I'm driving through the rain on the six-hour trip back home from East Texas, much like I did two days earlier on my way out here. Only slower this time, because the rain's falling harder and it feels like I've spent at least half an hour, crawling behind a big RV on this winding, two-lane highway. Can't help but feeling a big post-gig slump, the adrenaline of sharing my music at last night's concert in Jacksonville and speaking at this morning's worship service in Tyler having worn off many miles ago.
As usual, it was a lot of fun singing and speaking both times, but it rained pretty hard all weekend, so attendance was low in both places. I know it shouldn't matter, but somehow it does. Time after time, the old doubts come creeping out of the farthest, darkest corner of my brain, telling me I'm not good enough, feeding my fears of failure, demanding to know why I persist in dragging my guitar out to make joyful noises in so many venues, year after year.
SINGING IN THE RAIN
Eager to drown out those negative thoughts for a while, I slip my "House of Yes" CD into the dashboard stereo, and start harmonizing along with the lyrics, not to any audience or for any reason, other than to remind myself of something bigger than my private, little Pity Party. And that it's my job to stay focused on writing, singing and living my purpose, not to worry about who is or isn't reading, watching or listening.
As if on cue, a large flock of geese comes flying into view, soaring southward in ever-shifting, staggered V-formations, far overhead. It's clearly just my imagination, but it sure sounds like they're honking in reply to my song, as they fly off into the distance. Could it be that their vocal sounds help them stay aligned and on course during their long journey?
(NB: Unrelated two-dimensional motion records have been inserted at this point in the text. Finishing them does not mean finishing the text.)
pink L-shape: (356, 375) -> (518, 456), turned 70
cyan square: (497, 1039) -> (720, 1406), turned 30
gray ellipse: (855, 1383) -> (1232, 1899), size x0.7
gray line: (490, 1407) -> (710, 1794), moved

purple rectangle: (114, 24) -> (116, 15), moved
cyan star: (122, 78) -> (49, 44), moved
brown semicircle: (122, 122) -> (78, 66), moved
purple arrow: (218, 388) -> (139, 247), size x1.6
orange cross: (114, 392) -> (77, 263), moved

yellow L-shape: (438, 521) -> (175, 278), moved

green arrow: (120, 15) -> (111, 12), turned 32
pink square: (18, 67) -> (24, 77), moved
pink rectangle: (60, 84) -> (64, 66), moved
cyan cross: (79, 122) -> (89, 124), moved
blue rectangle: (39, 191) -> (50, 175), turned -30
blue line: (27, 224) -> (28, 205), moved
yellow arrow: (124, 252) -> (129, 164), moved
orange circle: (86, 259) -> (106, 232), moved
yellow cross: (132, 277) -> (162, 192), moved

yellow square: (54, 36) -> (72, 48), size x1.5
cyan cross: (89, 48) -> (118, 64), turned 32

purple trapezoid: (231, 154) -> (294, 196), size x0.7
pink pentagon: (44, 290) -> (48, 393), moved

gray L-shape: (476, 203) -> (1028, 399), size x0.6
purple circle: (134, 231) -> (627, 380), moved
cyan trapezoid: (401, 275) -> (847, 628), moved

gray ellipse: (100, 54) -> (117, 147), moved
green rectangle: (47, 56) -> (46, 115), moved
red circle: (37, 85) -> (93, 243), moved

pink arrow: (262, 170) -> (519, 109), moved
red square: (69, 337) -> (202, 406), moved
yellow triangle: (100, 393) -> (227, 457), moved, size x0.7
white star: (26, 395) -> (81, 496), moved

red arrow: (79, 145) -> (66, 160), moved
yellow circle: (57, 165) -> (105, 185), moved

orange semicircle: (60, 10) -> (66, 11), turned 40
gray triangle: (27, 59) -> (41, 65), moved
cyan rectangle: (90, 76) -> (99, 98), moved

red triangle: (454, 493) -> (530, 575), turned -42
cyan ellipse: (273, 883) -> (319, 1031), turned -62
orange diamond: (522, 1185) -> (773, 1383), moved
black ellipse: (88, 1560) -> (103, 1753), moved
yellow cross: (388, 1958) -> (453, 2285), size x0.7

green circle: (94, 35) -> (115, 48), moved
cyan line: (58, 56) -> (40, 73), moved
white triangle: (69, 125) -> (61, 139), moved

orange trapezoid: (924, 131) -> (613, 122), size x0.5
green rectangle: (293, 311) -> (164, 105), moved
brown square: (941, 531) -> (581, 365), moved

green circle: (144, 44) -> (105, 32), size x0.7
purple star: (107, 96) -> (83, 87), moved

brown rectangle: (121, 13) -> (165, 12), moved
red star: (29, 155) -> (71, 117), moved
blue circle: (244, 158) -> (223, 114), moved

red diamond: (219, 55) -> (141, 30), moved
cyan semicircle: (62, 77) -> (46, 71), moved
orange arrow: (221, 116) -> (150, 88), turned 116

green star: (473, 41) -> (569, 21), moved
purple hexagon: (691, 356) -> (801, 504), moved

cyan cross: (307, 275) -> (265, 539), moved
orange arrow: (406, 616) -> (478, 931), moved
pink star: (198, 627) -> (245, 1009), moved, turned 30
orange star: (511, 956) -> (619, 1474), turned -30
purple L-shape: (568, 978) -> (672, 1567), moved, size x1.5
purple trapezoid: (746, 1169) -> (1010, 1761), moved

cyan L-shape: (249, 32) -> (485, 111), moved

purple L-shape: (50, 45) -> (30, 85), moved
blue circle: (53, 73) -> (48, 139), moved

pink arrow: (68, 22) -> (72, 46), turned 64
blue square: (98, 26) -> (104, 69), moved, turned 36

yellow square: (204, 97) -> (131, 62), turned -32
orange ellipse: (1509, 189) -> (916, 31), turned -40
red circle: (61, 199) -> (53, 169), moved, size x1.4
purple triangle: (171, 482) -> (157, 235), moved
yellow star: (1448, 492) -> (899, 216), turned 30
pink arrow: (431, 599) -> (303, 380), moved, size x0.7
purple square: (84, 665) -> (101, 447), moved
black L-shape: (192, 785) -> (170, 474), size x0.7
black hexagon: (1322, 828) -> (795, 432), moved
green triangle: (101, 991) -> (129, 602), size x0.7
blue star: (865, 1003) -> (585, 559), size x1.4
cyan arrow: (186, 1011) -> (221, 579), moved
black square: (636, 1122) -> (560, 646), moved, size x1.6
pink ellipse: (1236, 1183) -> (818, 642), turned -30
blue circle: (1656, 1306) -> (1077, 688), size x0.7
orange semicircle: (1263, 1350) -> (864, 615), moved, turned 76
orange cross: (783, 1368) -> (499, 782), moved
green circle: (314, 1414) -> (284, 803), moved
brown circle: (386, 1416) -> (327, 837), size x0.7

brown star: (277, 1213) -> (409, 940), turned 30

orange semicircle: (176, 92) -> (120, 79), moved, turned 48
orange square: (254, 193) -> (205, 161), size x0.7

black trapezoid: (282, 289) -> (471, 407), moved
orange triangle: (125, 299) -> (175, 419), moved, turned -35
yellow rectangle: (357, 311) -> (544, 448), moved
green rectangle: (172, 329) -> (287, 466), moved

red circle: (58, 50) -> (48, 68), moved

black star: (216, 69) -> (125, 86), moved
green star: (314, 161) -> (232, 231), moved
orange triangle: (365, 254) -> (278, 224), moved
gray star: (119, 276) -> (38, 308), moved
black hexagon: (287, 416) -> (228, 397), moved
Or are they, too, simply singing out for the sheer joy of expressing themselves?
DANCING IN THE CAR
A few moments later, my iPhone flashes a text notice, and I pull over to check it out, because my dear friend, Jason, has just sent me a short video clip of his young son, Xavier, dressed up in a Batman costume, dancing up, down and all around in Jason's car, with my "House of Yes" song playing in their stereo. Talk about cute. He's got me grinning from ear to ear in five seconds flat!
I immediately call Jason, who explains that they had just gone to the Halloween store, and afterwards, Xavier had asked his dad to "play the Yes Song" - resulting in the brief video clip of him doing the Batman Boogie, displayed at the top of this page (which you should be able to play by clicking on the arrow. The quality of the image doesn't translate very well from the original iPhone footage, but you get the picture...) The boy didn't say a word, but his message seems clear: "Lighten up! Enjoy the ride." And so, I do.
REMINDED ONCE AGAIN
I'm telling you all this by way of reminding you, just as Xavier and the wild geese reminded me: that supportive guides and helpers can take many forms, and are seldom far away, if only we are open to seeing them. At least, that's the song I choose to sing -- and I'm sticking to it.